Activity: The records below must be output exactly, without pictures.

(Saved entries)

****************************************

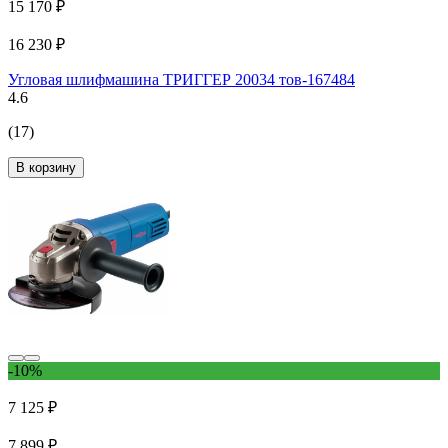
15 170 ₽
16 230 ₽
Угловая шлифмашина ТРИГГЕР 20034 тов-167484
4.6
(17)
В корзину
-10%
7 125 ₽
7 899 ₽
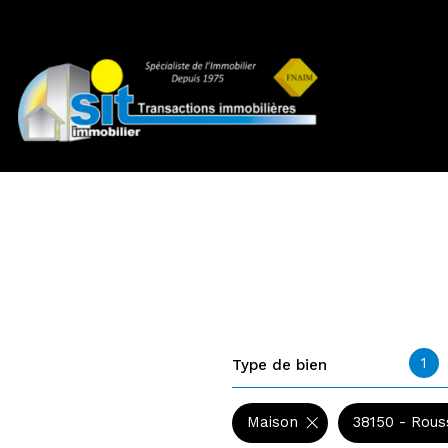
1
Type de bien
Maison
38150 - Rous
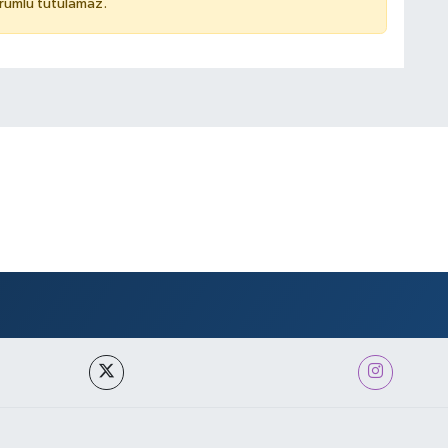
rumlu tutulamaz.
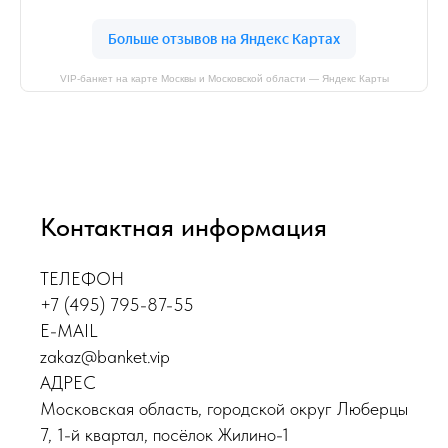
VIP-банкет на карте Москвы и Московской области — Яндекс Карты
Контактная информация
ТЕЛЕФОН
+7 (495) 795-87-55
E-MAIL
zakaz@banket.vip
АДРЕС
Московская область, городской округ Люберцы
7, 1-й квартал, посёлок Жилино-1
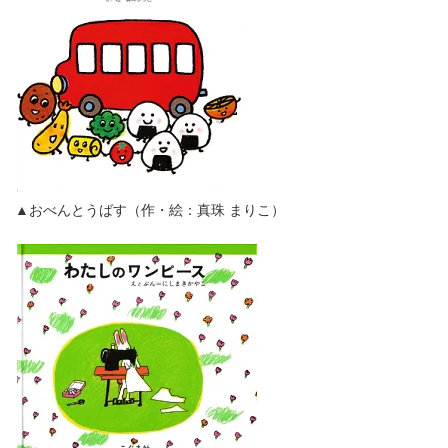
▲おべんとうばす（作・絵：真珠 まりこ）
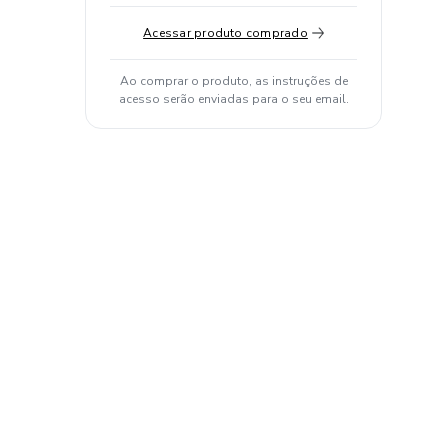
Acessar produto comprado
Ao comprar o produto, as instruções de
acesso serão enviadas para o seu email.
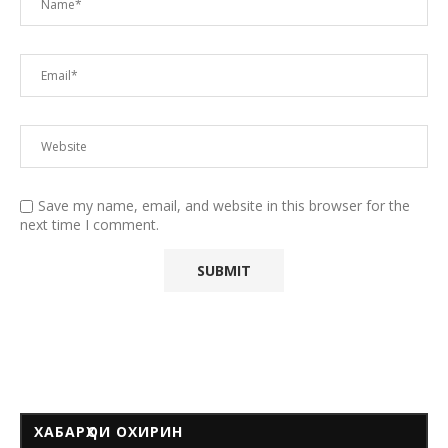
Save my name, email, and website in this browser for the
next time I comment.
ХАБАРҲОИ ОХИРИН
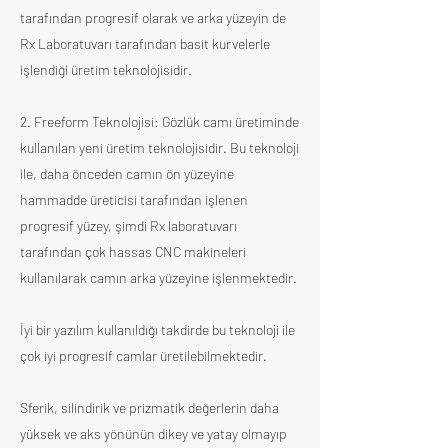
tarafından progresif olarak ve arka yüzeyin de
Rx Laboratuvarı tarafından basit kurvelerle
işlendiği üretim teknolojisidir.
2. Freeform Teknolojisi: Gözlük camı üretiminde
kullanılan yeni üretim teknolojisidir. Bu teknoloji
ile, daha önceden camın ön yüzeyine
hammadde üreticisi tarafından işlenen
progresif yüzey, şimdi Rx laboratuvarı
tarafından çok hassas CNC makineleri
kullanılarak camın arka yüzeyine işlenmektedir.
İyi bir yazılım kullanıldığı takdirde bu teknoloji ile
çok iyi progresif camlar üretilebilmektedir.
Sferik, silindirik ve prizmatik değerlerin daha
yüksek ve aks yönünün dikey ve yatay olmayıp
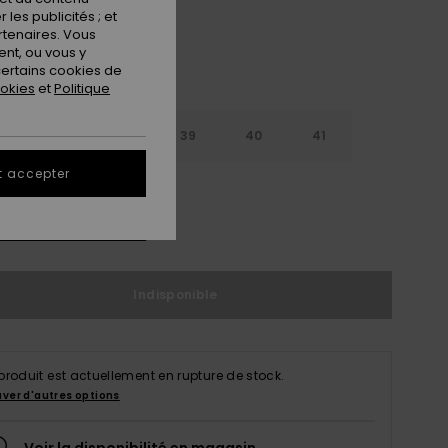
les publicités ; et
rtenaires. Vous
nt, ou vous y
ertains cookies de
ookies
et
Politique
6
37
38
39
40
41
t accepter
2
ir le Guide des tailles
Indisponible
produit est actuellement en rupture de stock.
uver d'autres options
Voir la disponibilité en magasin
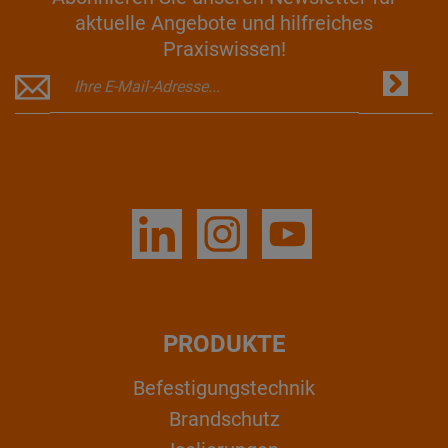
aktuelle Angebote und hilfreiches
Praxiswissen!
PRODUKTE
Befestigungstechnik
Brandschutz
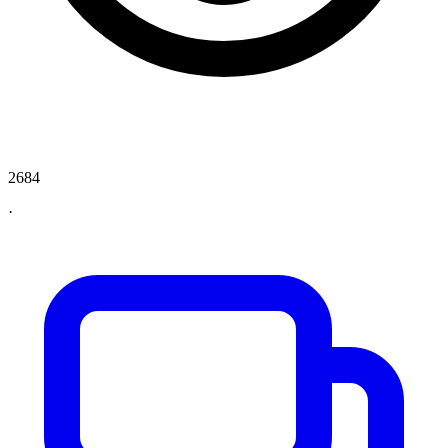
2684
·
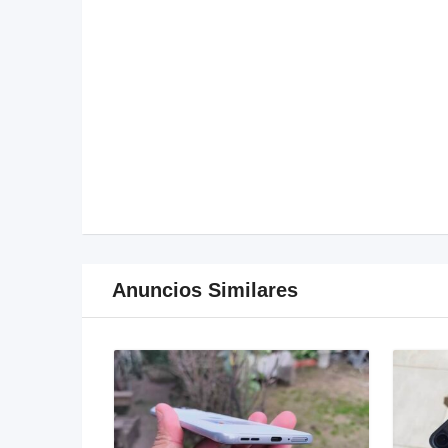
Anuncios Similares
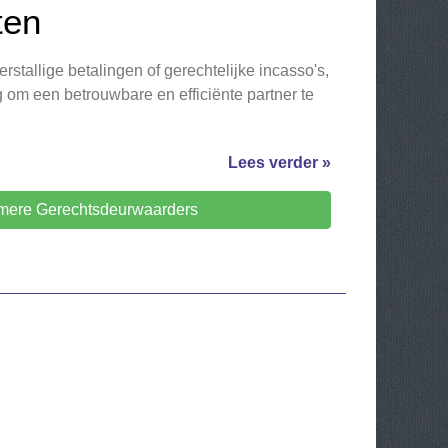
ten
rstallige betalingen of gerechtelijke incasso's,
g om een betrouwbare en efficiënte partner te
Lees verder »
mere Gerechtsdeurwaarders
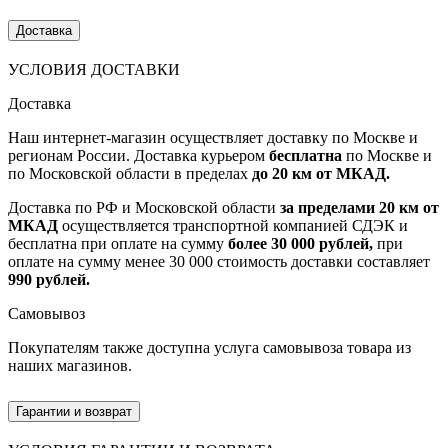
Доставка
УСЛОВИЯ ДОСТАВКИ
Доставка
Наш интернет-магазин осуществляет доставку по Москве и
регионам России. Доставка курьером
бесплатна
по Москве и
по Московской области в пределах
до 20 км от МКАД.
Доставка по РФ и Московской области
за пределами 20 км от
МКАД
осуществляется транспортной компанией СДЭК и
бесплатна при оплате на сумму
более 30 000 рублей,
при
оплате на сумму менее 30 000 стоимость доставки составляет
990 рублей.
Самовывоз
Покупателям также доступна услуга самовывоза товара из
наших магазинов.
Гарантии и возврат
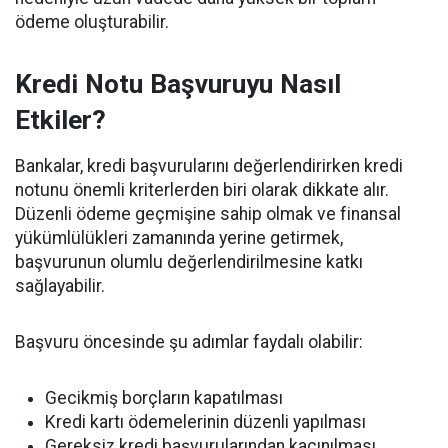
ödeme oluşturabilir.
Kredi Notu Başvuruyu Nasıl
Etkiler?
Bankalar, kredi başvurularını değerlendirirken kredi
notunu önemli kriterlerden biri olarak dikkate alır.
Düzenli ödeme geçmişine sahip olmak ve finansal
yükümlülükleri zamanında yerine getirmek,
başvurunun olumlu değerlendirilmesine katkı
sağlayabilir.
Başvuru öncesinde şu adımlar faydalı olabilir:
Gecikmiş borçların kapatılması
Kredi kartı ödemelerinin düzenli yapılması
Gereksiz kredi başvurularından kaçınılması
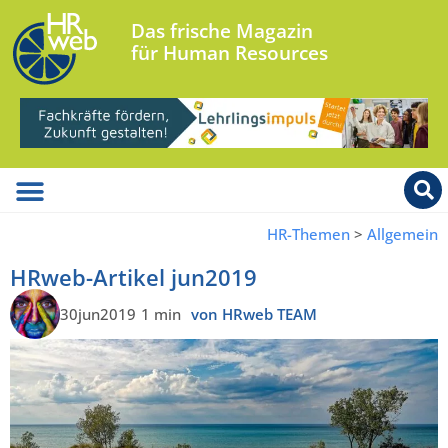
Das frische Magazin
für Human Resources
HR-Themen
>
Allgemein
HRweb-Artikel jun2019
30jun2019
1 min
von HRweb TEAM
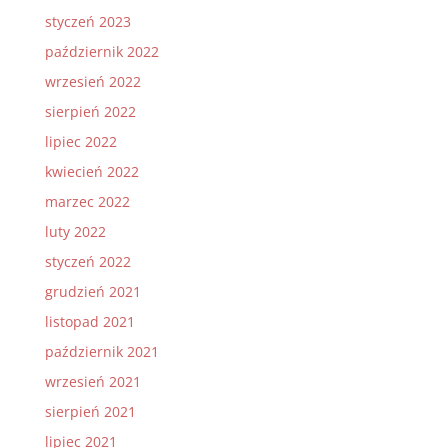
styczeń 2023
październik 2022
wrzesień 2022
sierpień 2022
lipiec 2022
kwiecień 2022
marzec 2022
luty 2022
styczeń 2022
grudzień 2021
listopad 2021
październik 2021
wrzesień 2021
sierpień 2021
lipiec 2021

****************************************

Exercise answer:
15 170 ₽
16 230 ₽
Угловая шлифмашина ТРИГГЕР 20034 тов-167484
4.6
(17)
В корзину
-10%
7 125 ₽
7 899 ₽
1
Type de bien
Maison
38150 - Rous
rumlu tutulamaz.
VIP-банкет на карте Москвы и Московской области — Яндекс Карты
Контактная информация
ТЕЛЕФОН
+7 (495) 795-87-55
E-MAIL
zakaz@banket.vip
АДРЕС
Московская область, городской округ Люберцы
7, 1-й квартал, посёлок Жилино-1
▲おべんとうばす（作・絵：真珠 まりこ）
Acessar produto comprado
Ao comprar o produto, as instruções de
acesso serão enviadas para o seu email.
Save my name, email, and website in this browser for the
next time I comment.
ХАБАРҲОИ ОХИРИН
tarafından progresif olarak ve arka yüzeyin de
Rx Laboratuvarı tarafından basit kurvelerle
işlendiği üretim teknolojisidir.
2. Freeform Teknolojisi: Gözlük camı üretiminde
kullanılan yeni üretim teknolojisidir. Bu teknoloji
ile, daha önceden camın ön yüzeyine
hammadde üreticisi tarafından işlenen
progresif yüzey, şimdi Rx laboratuvarı
tarafından çok hassas CNC makineleri
kullanılarak camın arka yüzeyine işlenmektedir.
İyi bir yazılım kullanıldığı takdirde bu teknoloji ile
çok iyi progresif camlar üretilebilmektedir.
Sferik, silindirik ve prizmatik değerlerin daha
yüksek ve aks yönünün dikey ve yatay olmayıp
les publicités ; et
rtenaires. Vous
nt, ou vous y
ertains cookies de
ookies
et
Politique
6
37
38
39
40
41
t accepter
2
ir le Guide des tailles
Indisponible
produit est actuellement en rupture de stock.
uver d'autres options
Voir la disponibilité en magasin
aktuelle Angebote und hilfreiches
Praxiswissen!
PRODUKTE
Befestigungstechnik
Brandschutz
2684
·
Anuncios Similares
ten
rstallige betalingen of gerechtelijke incasso's,
g om een betrouwbare en efficiënte partner te
Lees verder »
mere Gerechtsdeurwaarders
Доставка
УСЛОВИЯ ДОСТАВКИ
Доставка
Наш интернет-магазин осуществляет доставку по Москве и
регионам России. Доставка курьером
бесплатна
по Москве и
по Московской области в пределах
до 20 км от МКАД.
Доставка по РФ и Московской области
за пределами 20 км от
МКАД
осуществляется транспортной компанией СДЭК и
бесплатна при оплате на сумму
более 30 000 рублей,
при
оплате на сумму менее 30 000 стоимость доставки составляет
990 рублей.
Самовывоз
Покупателям также доступна услуга самовывоза товара из
наших магазинов.
Гарантии и возврат
ödeme oluşturabilir.
Kredi Notu Başvuruyu Nasıl
Etkiler?
Bankalar, kredi başvurularını değerlendirirken kredi
notunu önemli kriterlerden biri olarak dikkate alır.
Düzenli ödeme geçmişine sahip olmak ve finansal
yükümlülükleri zamanında yerine getirmek,
başvurunun olumlu değerlendirilmesine katkı
sağlayabilir.
Başvuru öncesinde şu adımlar faydalı olabilir:
Gecikmiş borçların kapatılması
Kredi kartı ödemelerinin düzenli yapılması
Gereksiz kredi başvurularından kaçınılması
Das frische Magazin
für Human Resources
HR-Themen
>
Allgemein
HRweb-Artikel jun2019
30jun2019
1 min
von HRweb TEAM
styczeń 2023
październik 2022
wrzesień 2022
sierpień 2022
lipiec 2022
kwiecień 2022
marzec 2022
luty 2022
styczeń 2022
grudzień 2021
listopad 2021
październik 2021
wrzesień 2021
sierpień 2021
lipiec 2021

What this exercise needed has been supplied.